(Dataset items)
----------

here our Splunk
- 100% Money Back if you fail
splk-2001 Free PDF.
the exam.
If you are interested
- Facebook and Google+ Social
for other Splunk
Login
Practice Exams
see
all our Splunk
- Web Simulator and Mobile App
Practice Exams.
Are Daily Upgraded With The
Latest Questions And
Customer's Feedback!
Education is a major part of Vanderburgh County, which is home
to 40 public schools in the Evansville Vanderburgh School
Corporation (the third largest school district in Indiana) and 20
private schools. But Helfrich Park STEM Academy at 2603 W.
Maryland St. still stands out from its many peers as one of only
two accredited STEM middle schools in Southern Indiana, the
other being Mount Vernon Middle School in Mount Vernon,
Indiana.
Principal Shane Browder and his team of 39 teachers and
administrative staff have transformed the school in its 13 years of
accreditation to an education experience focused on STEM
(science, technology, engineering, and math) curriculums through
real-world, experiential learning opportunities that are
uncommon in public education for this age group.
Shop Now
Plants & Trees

----------

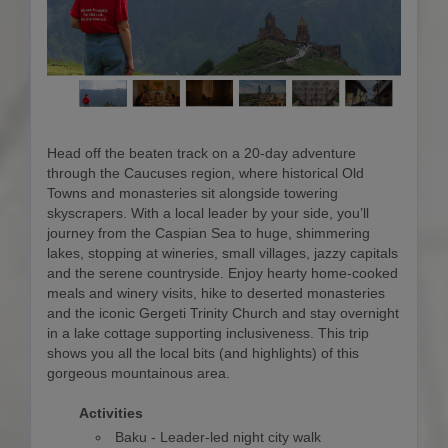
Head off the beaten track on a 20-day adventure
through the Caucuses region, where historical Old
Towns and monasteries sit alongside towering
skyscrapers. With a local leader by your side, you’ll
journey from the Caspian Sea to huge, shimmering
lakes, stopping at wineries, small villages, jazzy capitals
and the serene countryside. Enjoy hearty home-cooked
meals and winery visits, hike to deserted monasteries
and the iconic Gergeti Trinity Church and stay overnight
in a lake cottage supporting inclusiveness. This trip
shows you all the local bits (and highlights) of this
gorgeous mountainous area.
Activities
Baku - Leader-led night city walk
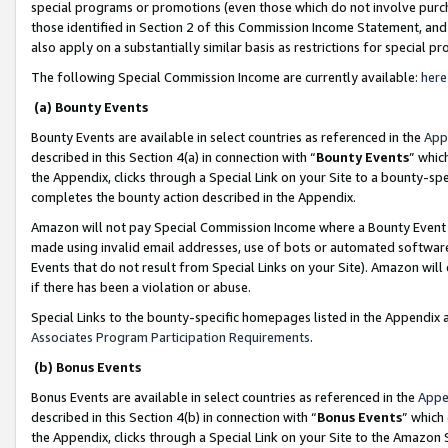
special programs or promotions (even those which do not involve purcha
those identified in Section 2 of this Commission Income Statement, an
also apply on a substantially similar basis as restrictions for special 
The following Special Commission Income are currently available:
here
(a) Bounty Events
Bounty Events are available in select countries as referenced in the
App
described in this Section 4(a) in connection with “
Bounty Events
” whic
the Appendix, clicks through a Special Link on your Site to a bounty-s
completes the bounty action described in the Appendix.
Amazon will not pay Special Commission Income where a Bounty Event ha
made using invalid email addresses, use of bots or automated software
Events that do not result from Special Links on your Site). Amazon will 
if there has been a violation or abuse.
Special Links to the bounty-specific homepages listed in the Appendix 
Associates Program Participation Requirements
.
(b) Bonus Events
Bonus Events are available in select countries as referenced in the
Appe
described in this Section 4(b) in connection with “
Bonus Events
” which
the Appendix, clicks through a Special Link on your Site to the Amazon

----------

▶ Work to complete: With the line holding "Head off the" as the first and the line holding "Baku - Leader-led night city walk" as the last, set down that range of the entries above exactly, and nothing else.

▶ Written solution:
Head off the beaten track on a 20-day adventure
through the Caucuses region, where historical Old
Towns and monasteries sit alongside towering
skyscrapers. With a local leader by your side, you’ll
journey from the Caspian Sea to huge, shimmering
lakes, stopping at wineries, small villages, jazzy capitals
and the serene countryside. Enjoy hearty home-cooked
meals and winery visits, hike to deserted monasteries
and the iconic Gergeti Trinity Church and stay overnight
in a lake cottage supporting inclusiveness. This trip
shows you all the local bits (and highlights) of this
gorgeous mountainous area.
Activities
Baku - Leader-led night city walk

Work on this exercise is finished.